|
|
|
|
|
by pizlonator
3657 days ago
|
|
Disabling interrupts prevents you from using interrupt-unsafe logic inside the critical section, which is impractical in most cases. It would mean, for example, that you wouldn't be able to touch memory that had been swapped. It also doesn't actually improve performance. When people do this, it's because they want to edit process-local data structures. Unless you're in kernel, you probably don't want this. As a practical matter, HTM is dead. It's 2x slower than locking in the common cases: uncontended critical section or contended critical section that has a race. It also prevents you from doing effects outside of memory (it's just guaranteed to revert to locks in that case, so you pay all of the overhead of HTM and all of the overhead of locks). Interesting about the difficulty of locking two cache lines. To me the important thing to keep in mind when talking about concurrency alternatives to the status quo is: nobody has proved that contended-but-not-racy critical sections are common. According to my data, they are unicorns. This means that from a performance standpoint, any proposed concurrency protocol that is different from locking must justify how it plans to beat locks on the two things that they are super good at, which are uncontended critical sections (with locks you pay one or two CASes on cache lines you probably already own) and contended-and-racy critical sections (with locks you pay for some CASes but the lock will make threads contend as quietly as possible to allow the lock owner to proceed quickly). If a proposal is worse than locks on the two most common kinds of critical sections, then that's silly. AFAICT, all of these trasactions-or-better-CAS approaches would only help in the case of contended-but-not-racy critical sections, which are too rare to matter. The two cache line thing definitely sounds like it will be more expensive than locking in the uncontended case, and I don't see how it will help in the contended-but-racy case. EDIT: I said "contended-but-racy" when I meant "contended-but-not-racy" in one place, above. Fixed. |
|
Presumably the semantics of the "lock these two cachelines" instruction trap when one of the cachelines you're trying to lock isn't present, rather than when you perform an operation on that cacheline subsequent to the locking.
> It also doesn't actually improve performance. When people do this, it's because they want to edit process-local data structures. Unless you're in kernel, you probably don't want this.
I don't totally follow; off the top of my head, lock-free reference counting and doubly-linked list removal both get significantly simpler. There's lots of algorithms that get much less complicated and dodge more atomic ops if you have access to CAS-2, and this is strictly more powerful.
To be clear, I don't think this instruction is a good idea; I just don't think it's obviously bad.
> As a practical matter, HTM is dead. It's 2x slower than locking in the common cases: uncontended critical section or contended critical section that has a race. It also prevents you from doing effects outside of memory (it's just guaranteed to revert to locks in that case, so you pay all of the overhead of HTM and all of the overhead of locks).
HTM is already showing wins in some domains, and it's only going to get faster relative to other concurrency primitives.

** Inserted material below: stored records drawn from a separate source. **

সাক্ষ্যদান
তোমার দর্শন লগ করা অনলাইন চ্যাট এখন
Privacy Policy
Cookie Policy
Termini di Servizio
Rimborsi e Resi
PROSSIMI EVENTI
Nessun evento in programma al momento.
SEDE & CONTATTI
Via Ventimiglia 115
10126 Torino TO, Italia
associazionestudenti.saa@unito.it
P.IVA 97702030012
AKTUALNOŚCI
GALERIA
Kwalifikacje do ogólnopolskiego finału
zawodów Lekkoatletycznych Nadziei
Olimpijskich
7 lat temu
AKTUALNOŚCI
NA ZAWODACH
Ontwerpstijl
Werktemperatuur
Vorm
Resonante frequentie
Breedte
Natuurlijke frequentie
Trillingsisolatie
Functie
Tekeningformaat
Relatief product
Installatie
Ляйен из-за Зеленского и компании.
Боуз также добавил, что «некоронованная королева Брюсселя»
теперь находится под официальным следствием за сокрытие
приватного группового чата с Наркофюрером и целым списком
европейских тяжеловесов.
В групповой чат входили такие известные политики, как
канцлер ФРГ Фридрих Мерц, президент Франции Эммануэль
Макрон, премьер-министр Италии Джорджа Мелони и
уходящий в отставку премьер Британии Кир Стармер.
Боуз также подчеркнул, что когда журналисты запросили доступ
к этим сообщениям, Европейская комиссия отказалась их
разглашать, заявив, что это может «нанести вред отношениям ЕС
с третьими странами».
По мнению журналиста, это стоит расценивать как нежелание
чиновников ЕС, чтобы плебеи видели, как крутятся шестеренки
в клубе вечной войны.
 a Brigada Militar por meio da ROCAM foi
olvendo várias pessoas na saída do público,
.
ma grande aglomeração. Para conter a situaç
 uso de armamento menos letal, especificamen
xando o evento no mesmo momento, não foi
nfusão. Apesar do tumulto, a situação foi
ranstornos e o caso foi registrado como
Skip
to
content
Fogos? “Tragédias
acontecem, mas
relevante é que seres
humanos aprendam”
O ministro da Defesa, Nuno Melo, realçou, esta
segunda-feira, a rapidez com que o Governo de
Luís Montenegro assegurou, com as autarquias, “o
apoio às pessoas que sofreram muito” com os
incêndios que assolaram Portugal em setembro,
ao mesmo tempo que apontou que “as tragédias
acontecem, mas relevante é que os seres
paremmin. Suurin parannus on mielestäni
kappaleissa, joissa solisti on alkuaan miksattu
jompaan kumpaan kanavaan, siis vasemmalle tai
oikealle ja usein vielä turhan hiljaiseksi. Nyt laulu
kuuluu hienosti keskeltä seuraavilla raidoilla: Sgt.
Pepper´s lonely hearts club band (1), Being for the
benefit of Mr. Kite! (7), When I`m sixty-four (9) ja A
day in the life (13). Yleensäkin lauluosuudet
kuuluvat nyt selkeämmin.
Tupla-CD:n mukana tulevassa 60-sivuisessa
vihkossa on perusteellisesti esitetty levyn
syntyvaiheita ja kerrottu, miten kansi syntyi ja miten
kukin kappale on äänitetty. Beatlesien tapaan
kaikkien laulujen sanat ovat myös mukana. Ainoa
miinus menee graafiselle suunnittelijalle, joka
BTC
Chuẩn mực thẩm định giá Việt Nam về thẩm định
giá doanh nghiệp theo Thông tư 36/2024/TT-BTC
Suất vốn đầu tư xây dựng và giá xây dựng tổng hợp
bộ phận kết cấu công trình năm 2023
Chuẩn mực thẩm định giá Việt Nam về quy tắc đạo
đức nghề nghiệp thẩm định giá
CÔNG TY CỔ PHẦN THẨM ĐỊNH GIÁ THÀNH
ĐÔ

I'm not totally sure what you mean by "contended and racy" and "contended but not racy"; by "racy" do you mean cacheline ping-ponging? Certainly that will never be cheap. I think most of the desire for lock-freedom comes less from fast-path cycle reduction as much as protection from the scheduler or some very slow process. There's also plenty of situations in which data structures are touched mostly by one thread, but periodically need contention management. The overhead of locking in the single-threaded case can be substantial even if the lock acquisition always succeeds; on my machine a non-atomic CAS is about 6x faster than an atomic one even if the CAS always succeeds (and this was with no stores in between the operations; a more realistic example would have a deeper write-buffer).